But IRL, it is again tricky to make hard-and-fast determinations about the nutritional advantages sprouting leads to.
Which vitamin levels might go up and to what degree really depends not just on the grain but the exact sprouting conditions, James says. This is pretty clear when you look at the studies collected in a recent meta-review. Some show sizable increases, while others found more moderate, or zero changes in vitamin content after sprouting And crucially, as James notes, there is a lack of human studies showing that this increased bioaccessibility actually leads to increased vitamin and mineral absorption.
A final health-related reason many people prefer sprouted grain bread (or bagels or english muffins) is that these products are more likely to be low in or free of added sugar.

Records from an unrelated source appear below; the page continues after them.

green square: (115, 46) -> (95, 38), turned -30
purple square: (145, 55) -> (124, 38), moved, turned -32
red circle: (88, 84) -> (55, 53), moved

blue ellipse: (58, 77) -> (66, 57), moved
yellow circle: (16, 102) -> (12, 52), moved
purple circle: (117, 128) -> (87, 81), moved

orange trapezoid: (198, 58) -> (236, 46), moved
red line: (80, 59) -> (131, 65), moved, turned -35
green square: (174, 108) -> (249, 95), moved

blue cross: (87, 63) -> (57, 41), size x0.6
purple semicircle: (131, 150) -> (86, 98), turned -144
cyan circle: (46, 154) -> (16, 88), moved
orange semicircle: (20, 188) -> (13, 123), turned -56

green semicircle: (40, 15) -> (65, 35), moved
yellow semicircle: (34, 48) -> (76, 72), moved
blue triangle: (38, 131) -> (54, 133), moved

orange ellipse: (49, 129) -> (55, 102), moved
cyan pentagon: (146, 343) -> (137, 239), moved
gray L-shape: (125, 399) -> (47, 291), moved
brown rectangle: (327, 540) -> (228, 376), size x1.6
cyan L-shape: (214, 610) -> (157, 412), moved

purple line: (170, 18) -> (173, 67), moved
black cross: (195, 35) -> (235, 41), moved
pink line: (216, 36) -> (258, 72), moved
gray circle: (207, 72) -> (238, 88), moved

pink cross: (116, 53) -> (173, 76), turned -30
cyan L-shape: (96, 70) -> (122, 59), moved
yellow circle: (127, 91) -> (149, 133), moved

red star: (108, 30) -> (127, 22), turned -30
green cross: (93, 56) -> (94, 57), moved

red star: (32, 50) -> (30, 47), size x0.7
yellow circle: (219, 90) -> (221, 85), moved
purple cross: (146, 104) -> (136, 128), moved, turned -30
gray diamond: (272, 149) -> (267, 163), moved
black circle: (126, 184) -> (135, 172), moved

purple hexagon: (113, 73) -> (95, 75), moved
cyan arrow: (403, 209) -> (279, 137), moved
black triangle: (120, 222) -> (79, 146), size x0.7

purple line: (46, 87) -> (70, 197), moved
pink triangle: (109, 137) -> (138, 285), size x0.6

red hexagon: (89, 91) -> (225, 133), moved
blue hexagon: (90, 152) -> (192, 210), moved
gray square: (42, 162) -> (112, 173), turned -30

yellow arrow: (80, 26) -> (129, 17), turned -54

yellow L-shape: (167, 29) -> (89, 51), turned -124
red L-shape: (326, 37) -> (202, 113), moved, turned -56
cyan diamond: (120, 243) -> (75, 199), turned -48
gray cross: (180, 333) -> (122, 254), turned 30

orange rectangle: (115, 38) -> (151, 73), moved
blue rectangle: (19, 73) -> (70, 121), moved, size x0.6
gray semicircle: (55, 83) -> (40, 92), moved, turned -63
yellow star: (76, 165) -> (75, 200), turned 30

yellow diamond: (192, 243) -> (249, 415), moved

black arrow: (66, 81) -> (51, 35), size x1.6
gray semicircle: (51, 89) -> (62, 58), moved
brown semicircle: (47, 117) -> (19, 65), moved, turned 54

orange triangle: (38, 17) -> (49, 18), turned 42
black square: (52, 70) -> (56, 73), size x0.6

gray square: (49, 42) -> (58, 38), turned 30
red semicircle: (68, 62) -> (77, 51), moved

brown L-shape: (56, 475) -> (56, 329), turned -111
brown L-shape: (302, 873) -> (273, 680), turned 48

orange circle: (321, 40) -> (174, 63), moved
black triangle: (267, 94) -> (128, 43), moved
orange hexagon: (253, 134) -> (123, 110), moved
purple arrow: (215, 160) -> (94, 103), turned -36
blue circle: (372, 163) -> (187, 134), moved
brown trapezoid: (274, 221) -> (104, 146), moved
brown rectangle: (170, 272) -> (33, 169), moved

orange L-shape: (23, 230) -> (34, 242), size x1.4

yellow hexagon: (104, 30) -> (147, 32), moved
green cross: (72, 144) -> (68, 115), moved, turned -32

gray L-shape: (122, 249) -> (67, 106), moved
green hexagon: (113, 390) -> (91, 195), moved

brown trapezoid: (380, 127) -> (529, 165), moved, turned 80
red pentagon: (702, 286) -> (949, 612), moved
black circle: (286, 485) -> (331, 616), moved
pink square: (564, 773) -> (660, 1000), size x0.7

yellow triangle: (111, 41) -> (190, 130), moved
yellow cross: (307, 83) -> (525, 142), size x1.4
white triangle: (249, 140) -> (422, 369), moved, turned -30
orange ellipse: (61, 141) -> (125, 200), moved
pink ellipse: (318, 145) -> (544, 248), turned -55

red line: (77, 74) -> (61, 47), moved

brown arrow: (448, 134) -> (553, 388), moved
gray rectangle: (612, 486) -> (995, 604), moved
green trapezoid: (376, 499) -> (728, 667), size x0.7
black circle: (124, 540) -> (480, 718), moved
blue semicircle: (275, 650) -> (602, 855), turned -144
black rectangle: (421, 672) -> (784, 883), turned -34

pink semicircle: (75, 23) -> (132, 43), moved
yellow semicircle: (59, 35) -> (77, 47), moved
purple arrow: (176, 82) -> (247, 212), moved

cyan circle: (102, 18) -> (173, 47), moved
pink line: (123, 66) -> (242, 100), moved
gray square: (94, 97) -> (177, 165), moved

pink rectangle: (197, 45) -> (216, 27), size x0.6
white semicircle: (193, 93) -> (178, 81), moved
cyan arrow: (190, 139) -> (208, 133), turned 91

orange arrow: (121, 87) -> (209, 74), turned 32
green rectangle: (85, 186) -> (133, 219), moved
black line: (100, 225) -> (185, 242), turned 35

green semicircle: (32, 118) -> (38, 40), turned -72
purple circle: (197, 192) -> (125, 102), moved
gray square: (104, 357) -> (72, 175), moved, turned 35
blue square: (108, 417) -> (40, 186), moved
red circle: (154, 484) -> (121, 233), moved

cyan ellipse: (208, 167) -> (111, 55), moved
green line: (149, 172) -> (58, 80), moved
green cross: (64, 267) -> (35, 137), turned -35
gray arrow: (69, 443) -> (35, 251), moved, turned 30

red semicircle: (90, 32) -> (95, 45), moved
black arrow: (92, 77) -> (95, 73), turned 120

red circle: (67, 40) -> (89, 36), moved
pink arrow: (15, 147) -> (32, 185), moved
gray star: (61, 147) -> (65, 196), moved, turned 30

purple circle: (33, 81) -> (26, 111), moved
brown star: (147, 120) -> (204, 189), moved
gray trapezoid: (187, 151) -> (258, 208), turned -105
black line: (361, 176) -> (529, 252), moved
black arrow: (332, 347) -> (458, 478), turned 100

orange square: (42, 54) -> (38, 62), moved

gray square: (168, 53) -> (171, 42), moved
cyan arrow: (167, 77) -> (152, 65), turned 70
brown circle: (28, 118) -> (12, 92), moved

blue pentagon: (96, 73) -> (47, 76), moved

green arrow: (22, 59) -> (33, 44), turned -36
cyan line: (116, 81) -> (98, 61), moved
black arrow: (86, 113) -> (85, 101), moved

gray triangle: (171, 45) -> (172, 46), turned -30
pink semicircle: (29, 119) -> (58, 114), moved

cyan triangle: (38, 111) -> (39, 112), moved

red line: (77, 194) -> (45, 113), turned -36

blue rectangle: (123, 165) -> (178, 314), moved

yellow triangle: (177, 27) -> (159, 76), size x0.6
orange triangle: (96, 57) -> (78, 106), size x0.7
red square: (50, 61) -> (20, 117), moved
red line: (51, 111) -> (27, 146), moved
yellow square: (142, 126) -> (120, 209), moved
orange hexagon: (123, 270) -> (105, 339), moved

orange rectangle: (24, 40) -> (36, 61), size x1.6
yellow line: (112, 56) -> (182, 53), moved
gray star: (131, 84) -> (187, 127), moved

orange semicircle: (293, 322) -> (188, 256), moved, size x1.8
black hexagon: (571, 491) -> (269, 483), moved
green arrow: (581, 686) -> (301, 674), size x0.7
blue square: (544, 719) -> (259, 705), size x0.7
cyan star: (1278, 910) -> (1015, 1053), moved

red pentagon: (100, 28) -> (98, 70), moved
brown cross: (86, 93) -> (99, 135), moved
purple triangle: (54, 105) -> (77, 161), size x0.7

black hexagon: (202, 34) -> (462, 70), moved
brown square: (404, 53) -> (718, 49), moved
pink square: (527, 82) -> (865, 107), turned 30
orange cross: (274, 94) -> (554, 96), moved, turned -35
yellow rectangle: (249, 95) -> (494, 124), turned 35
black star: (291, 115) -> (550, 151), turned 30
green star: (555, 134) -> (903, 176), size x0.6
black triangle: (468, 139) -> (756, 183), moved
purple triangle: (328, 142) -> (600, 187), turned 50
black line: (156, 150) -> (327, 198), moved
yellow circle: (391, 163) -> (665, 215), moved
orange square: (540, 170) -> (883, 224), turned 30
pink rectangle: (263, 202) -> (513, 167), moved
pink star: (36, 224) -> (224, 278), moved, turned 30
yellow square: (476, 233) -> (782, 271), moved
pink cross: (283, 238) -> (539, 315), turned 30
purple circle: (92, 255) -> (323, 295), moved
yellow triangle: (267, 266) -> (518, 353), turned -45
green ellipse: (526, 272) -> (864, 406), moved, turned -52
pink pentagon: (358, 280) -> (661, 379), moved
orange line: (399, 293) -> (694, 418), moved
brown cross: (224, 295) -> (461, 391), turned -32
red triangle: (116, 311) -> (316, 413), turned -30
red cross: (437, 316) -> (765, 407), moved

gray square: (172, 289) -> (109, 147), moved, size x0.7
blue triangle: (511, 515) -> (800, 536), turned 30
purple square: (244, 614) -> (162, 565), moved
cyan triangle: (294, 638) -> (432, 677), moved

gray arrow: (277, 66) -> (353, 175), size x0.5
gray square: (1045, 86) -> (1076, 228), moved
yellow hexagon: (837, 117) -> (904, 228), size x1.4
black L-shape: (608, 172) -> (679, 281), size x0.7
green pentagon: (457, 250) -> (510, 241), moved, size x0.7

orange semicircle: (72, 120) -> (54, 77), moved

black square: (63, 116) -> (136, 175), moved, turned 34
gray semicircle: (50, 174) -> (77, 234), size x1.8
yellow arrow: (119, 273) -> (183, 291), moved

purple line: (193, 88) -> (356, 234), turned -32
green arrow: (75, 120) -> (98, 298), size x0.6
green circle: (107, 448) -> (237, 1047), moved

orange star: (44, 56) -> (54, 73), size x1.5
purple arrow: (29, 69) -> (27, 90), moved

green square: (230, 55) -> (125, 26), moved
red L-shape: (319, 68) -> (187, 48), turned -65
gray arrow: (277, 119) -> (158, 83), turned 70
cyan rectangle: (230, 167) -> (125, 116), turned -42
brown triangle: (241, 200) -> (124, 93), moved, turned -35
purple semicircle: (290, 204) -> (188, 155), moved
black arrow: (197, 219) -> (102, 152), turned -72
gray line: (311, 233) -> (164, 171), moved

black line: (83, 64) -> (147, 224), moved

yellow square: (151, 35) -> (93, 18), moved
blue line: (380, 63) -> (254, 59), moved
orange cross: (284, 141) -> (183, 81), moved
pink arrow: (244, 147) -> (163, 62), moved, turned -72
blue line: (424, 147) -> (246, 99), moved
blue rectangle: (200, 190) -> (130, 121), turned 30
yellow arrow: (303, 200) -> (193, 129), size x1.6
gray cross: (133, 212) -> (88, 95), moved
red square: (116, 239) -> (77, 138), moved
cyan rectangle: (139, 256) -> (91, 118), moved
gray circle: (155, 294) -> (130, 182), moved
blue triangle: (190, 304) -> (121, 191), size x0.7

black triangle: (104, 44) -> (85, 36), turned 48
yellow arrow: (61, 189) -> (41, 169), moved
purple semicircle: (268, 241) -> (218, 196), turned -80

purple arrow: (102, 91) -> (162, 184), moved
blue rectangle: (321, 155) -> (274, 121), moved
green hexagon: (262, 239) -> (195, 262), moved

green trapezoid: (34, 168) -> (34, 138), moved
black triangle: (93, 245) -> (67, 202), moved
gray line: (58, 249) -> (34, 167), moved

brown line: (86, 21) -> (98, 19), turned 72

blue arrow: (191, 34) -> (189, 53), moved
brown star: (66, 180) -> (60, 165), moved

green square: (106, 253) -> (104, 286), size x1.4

Sprouting can cut the natural bitterness of some grains by imparting a natural sweetness, thanks to the breakdown of starches into sugars, Carson explains. So while regular whole wheat bread, for example, can taste a little bitter without any additional sweetener, sprouted grain products “will have more of a sweet flavor naturally without having to add in sugar,” Carson says. But that’s not always the case, obviously, so check the ingredients label if that’s important to you. (Just remember that added sugars are not necessarily worse for you than naturally occurring sugars.)
So, are sprouted grains worth it?
This one’s pretty easy. If you love ‘em, hell yeah. Otherwise, nah.
Sprouted grain products can cost a good bit more than their unsprouted counterparts (which makes sense considering the extra time, space, and resources they take to produce). “They’re usually much more expensive,” Lin says. (Think a $6 loaf of bread instead of $3.50, for example, although of course it varies by brand.) And, obviously, while sprouting grains yourself at home mostly involves waiting around, it does require time and attention. If those couple extra bucks or minutes are totally worth it to you, then consider this your permission to go for it.
But if you aren’t a fan of the taste or price (or effort, if you DIY), there’s really no reason to take the sprouted route. “Your personal preference is key,” Registered Dietitian Nutritionist and Culinary Dietitian Marisa Moore, M.B.A. R.D.N.. L.D., tells SELF. If you feel like you’re sacrificing the enjoyability of your food for the sake of a little bit extra nutritional value, it’s really not at all worth it. “There’s no pressure to make all of your grains sprouted,” Moore says. “If it’s not something you enjoy, skip it!”
Consider just opting for the more wallet-friendly, low-effort option that gives you the best of both worlds in terms of nutritional benefits and taste. “If you don’t like sprouted, I say just go with regular whole grains and whole grain bread,” Carson says. “They’re basically just as good.”
If you do want to give sprouted grains a go, there are lots of ways to experiment with them. Try subbing them in for regular whole grains—as a side dish, sprinkled on a salad, as a grain bowl base—wherever you don’t mind a more pronounced taste and texture, Moore says. Maybe the easiest way to hop aboard the sprouted grain train is to buy sprouted grain bread. “If you like hearty whole grain breads, you’ll probably enjoy sprouted ones too,” Moore says. She likes to toast it and use it as a sturdy base for avocado or nut butter. “It holds up well to lots of toppings,” Moore says.
Another suggestion? Enjoy grains in all their forms. “I still love regular bread,” Moore says.